=== WHAT TO PRODUCE ===
After locating the line with "Перебои с электричеством в Макеевке могут", reproduce that line and every one following it exactly, up to the end of the entries.

[[ SUPPLIED RECORDS, beginning ]]

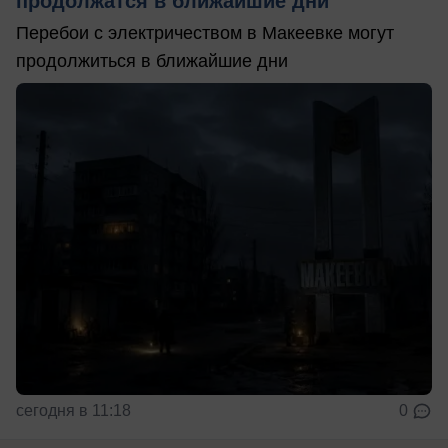
продолжатся в ближайшие дни
Перебои с электричеством в Макеевке могут
продолжиться в ближайшие дни
сегодня в 11:18
0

[[ SUPPLIED RECORDS, end ]]

=== RESULT ===
Перебои с электричеством в Макеевке могут
продолжиться в ближайшие дни
сегодня в 11:18
0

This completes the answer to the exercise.